▶ _Task statement_:
When you reach the line with "údajů za 1." in the records below, begin transcribing exactly and continue up to and including the line with "öffentliche Kontrolle zu", leaving out every picture.

***** Records for this task

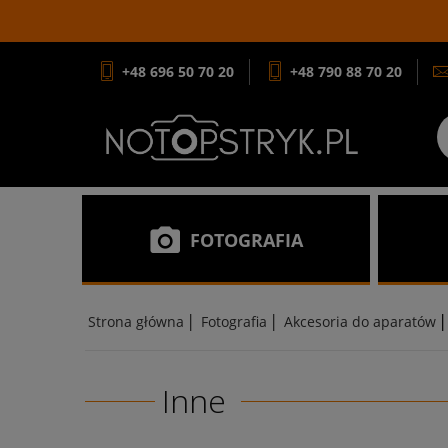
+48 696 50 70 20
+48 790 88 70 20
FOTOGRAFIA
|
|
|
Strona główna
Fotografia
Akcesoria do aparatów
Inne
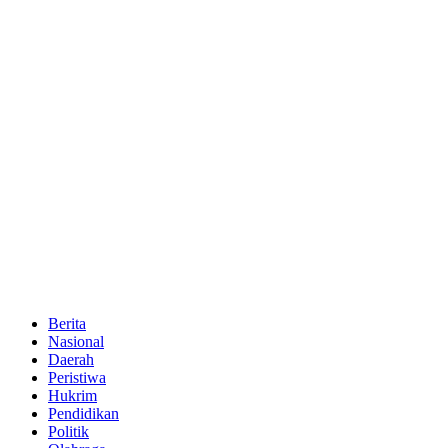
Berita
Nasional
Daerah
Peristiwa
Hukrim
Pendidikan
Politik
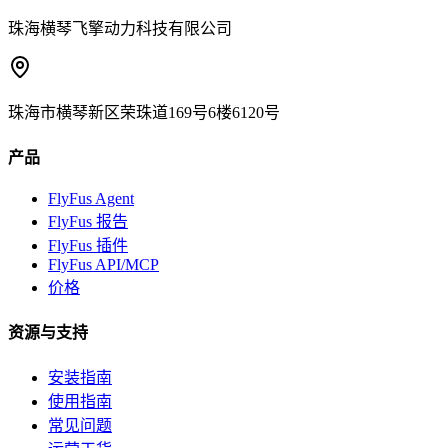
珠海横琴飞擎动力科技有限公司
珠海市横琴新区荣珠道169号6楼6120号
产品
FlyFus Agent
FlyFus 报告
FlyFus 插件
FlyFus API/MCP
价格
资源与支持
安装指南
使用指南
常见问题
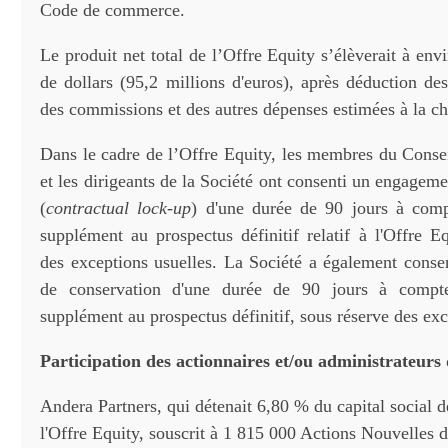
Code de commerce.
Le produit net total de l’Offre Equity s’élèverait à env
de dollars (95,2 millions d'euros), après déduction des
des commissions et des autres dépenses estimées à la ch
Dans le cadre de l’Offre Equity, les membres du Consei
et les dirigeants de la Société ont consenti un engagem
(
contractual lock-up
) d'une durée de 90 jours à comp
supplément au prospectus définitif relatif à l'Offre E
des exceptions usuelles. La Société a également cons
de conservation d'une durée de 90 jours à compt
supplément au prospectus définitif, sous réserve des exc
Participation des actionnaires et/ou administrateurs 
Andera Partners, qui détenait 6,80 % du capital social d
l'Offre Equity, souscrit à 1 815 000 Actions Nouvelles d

**********
***** Records for this task

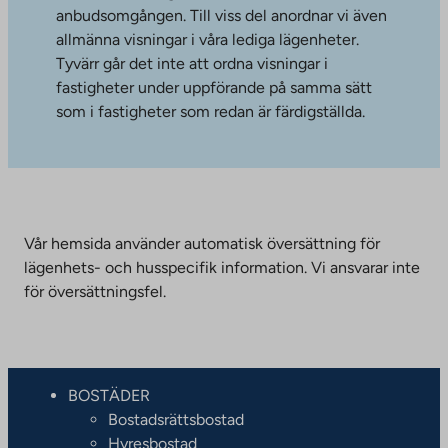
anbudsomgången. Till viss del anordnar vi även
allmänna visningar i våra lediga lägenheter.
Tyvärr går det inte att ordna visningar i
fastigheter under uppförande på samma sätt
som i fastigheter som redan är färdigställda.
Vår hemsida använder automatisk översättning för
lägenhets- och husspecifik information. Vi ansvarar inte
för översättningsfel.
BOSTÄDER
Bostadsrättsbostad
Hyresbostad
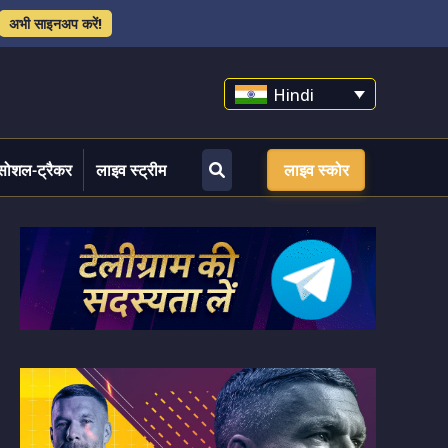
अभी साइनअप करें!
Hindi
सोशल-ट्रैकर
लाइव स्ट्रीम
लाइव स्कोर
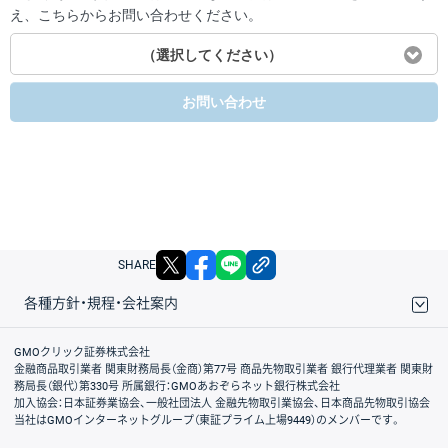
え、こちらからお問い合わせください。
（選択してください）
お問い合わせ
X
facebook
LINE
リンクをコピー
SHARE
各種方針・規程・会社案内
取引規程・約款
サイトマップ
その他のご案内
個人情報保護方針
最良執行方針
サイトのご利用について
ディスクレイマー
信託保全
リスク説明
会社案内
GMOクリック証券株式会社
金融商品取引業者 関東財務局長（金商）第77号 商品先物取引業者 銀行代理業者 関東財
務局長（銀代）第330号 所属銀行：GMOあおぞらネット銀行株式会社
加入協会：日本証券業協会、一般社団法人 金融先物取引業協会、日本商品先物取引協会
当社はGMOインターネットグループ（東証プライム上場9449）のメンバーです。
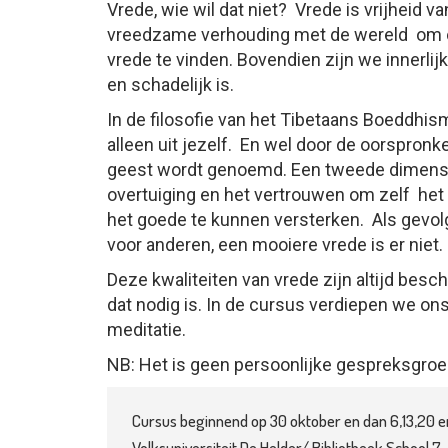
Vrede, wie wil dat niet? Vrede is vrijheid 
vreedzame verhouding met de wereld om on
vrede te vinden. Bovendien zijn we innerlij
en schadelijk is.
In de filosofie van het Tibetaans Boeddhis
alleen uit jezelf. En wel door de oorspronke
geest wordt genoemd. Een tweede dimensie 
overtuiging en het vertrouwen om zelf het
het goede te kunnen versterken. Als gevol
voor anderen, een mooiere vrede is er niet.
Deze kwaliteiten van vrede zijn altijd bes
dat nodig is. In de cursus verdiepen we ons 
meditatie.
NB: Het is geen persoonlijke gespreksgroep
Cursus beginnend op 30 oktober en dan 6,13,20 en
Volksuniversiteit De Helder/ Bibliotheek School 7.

**********
***** Records for this task

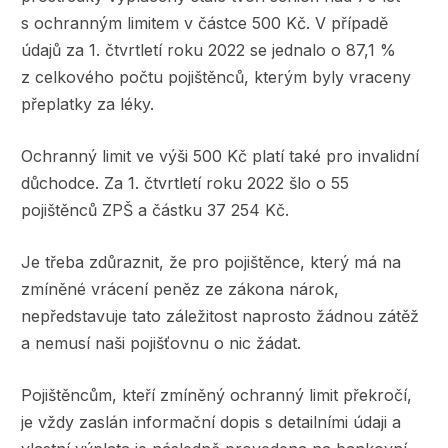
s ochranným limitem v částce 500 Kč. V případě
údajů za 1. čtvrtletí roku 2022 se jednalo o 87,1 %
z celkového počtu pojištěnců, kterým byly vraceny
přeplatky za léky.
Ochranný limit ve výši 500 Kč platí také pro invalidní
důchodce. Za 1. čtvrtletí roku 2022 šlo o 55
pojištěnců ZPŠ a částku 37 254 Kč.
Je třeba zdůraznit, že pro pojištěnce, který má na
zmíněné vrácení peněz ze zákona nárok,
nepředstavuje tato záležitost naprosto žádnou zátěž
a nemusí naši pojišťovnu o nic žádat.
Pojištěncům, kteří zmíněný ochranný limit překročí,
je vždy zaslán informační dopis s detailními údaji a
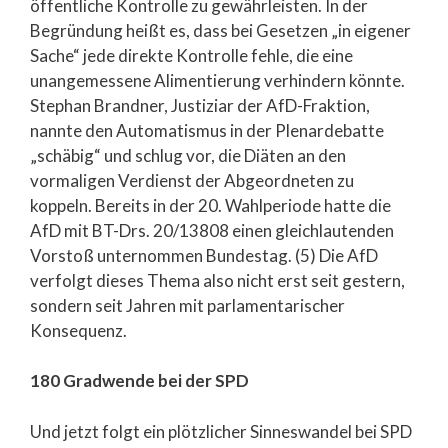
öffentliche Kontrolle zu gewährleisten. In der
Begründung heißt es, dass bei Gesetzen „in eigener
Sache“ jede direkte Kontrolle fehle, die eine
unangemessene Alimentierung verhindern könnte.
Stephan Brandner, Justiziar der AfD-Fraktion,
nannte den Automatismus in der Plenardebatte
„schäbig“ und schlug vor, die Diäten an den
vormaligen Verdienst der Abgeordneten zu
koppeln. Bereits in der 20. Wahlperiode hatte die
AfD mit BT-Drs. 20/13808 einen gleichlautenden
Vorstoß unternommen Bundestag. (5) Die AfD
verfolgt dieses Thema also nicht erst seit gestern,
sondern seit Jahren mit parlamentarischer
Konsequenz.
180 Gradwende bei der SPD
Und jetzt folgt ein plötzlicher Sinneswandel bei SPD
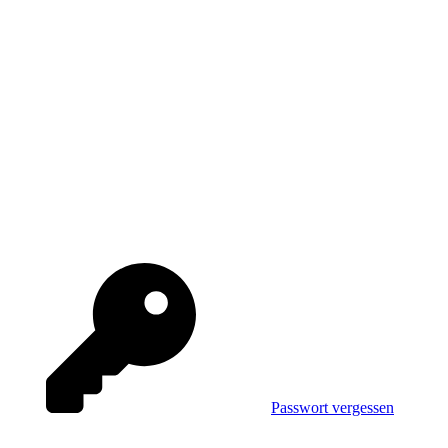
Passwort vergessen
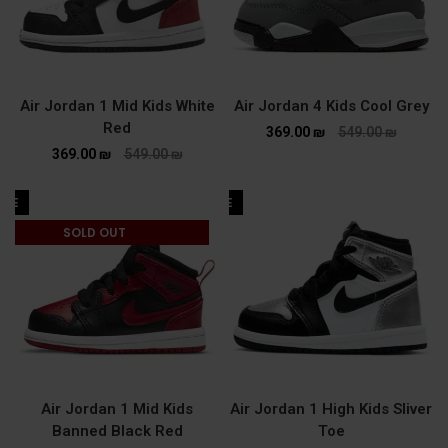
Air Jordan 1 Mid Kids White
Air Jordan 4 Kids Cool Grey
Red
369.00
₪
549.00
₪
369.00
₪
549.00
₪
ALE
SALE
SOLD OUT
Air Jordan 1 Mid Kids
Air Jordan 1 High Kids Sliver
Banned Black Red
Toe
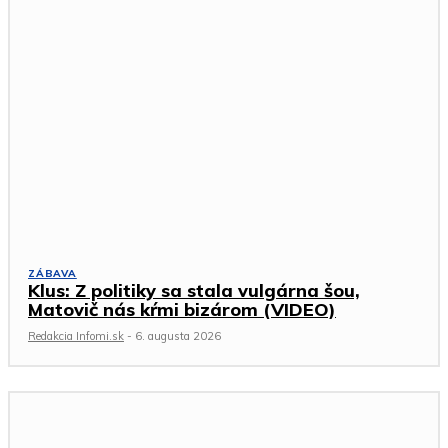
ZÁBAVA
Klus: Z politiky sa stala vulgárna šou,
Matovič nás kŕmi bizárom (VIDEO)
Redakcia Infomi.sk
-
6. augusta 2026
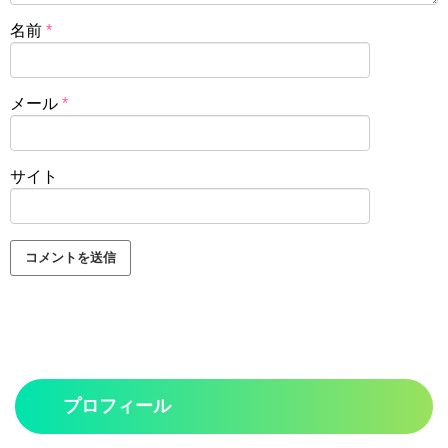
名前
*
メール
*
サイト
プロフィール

**********

▶ _Reply to the exercise_:
údajů za 1. čtvrtletí roku 2022 se jednalo o 87,1 %
z celkového počtu pojištěnců, kterým byly vraceny
přeplatky za léky.
Ochranný limit ve výši 500 Kč platí také pro invalidní
důchodce. Za 1. čtvrtletí roku 2022 šlo o 55
pojištěnců ZPŠ a částku 37 254 Kč.
Je třeba zdůraznit, že pro pojištěnce, který má na
zmíněné vrácení peněz ze zákona nárok,
nepředstavuje tato záležitost naprosto žádnou zátěž
a nemusí naši pojišťovnu o nic žádat.
Pojištěncům, kteří zmíněný ochranný limit překročí,
je vždy zaslán informační dopis s detailními údaji a
öffentliche Kontrolle zu gewährleisten. In der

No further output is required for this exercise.